■ **What to produce**
Write out again only the lines between the one with "slowly, and large" and the end of the records below, both ends counted, and don't include the pictures.

Extracted page text data

= Beginning of Section =

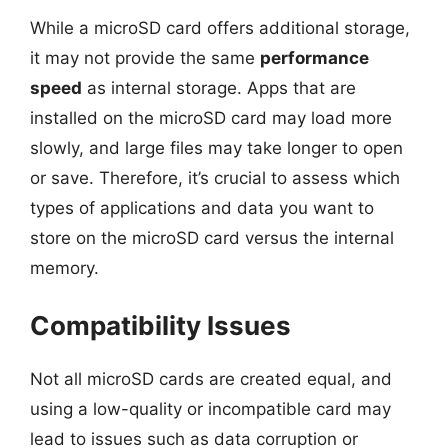
While a microSD card offers additional storage,
it may not provide the same
performance
speed
as internal storage. Apps that are
installed on the microSD card may load more
slowly, and large files may take longer to open
or save. Therefore, it’s crucial to assess which
types of applications and data you want to
store on the microSD card versus the internal
memory.
Compatibility Issues
Not all microSD cards are created equal, and
using a low-quality or incompatible card may
lead to issues such as data corruption or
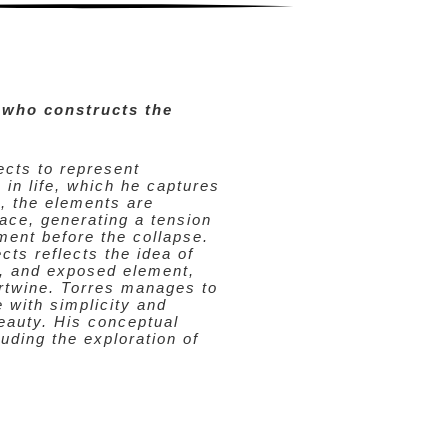
 who constructs the
cts to represent
 in life, which he captures
, the elements are
ace, generating a tension
ment before the collapse.
cts reflects the idea of
e, and exposed element,
ertwine. Torres manages to
e with simplicity and
beauty. His conceptual
uding the exploration of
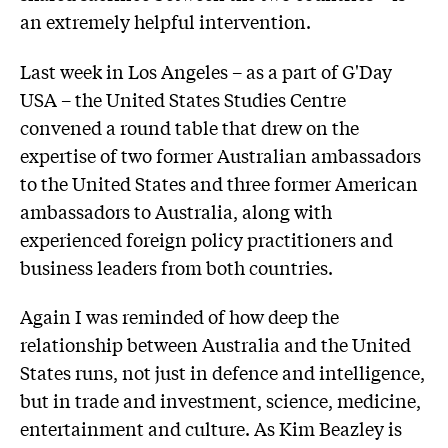
an extremely helpful intervention.
Last week in Los Angeles – as a part of G'Day
USA – the United States Studies Centre
convened a round table that drew on the
expertise of two former Australian ambassadors
to the United States and three former American
ambassadors to Australia, along with
experienced foreign policy practitioners and
business leaders from both countries.
Again I was reminded of how deep the
relationship between Australia and the United
States runs, not just in defence and intelligence,
but in trade and investment, science, medicine,
entertainment and culture. As Kim Beazley is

= End of Section =

■ **Result**
slowly, and large files may take longer to open
or save. Therefore, it’s crucial to assess which
types of applications and data you want to
store on the microSD card versus the internal
memory.
Compatibility Issues
Not all microSD cards are created equal, and
using a low-quality or incompatible card may
lead to issues such as data corruption or
 who constructs the
cts to represent
 in life, which he captures
, the elements are
ace, generating a tension
ment before the collapse.
cts reflects the idea of
e, and exposed element,
ertwine. Torres manages to
e with simplicity and
beauty. His conceptual
uding the exploration of
an extremely helpful intervention.
Last week in Los Angeles – as a part of G'Day
USA – the United States Studies Centre
convened a round table that drew on the
expertise of two former Australian ambassadors
to the United States and three former American
ambassadors to Australia, along with
experienced foreign policy practitioners and
business leaders from both countries.
Again I was reminded of how deep the
relationship between Australia and the United
States runs, not just in defence and intelligence,
but in trade and investment, science, medicine,
entertainment and culture. As Kim Beazley is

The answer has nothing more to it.